A Python helper‑library for programmatic PubMed work:
- Search – build and run complex boolean queries (E‑Search)
- Link – map PMIDs ↔ PMCIDs (E‑Link)
- Fetch – pull rich article metadata (E‑Fetch / E‑Summary)
- Full‑text – download JATS XML + HTML from PMC
- Analyse – get tidy results as pandas DataFrames
The package now ships with a lightweight query‑builder and five pre‑tuned strategies for common real‑world‑data searches.
from searchpubmed import build_query, STRATEGY3_OPTS
print(build_query(STRATEGY3_OPTS)[:120] + "…")
# => (("observational" 5 "ehr"[tiab] OR …) AND english[lang] AND ("2010"[dp] : "3000"[dp]))

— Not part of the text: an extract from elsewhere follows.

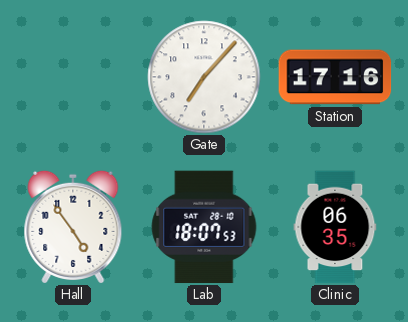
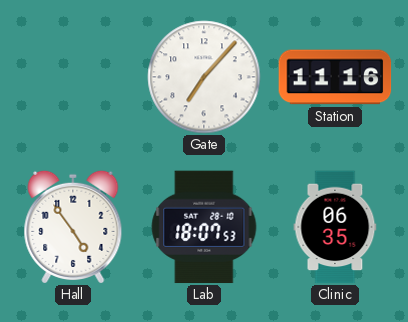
Station: 17:16 -> 11:16
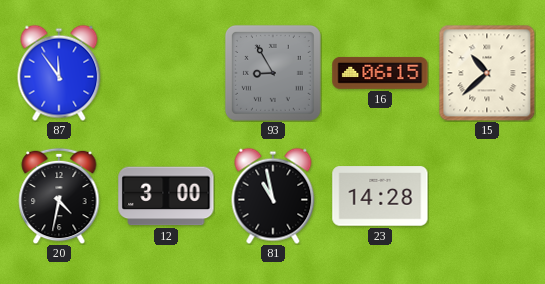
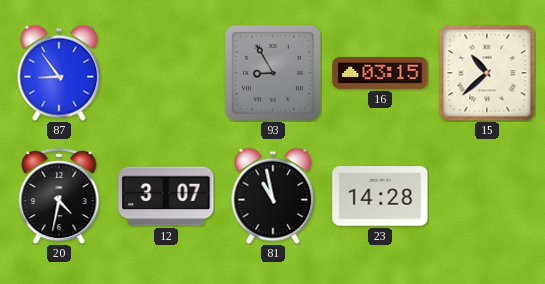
87: 11:54 -> 8:54
16: 06:15 -> 03:15
12: 3:00 -> 3:07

Create your own QueryOptions
:
from searchpubmed import QueryOptions, build_query
opts = QueryOptions(
data_sources=["ehr", "claims"], # synonym keys
design_terms=["observational", "secondary"],
proximity_within=None,
)
print(build_query(opts))
- Perform complex boolean searches (AND/OR/NOT, phrase, proximity N)
- Batch retrieval of PMIDs and conversion to PMCIDs
- Fetch detailed metadata (title, abstract, authors, journal, date)
- Configurable rate‑limiting to stay within NCBI usage caps
- Results returned as pandas DataFrames for instant analysis
pip install searchpubmed
Apache 2.0 – see the LICENSE file for details.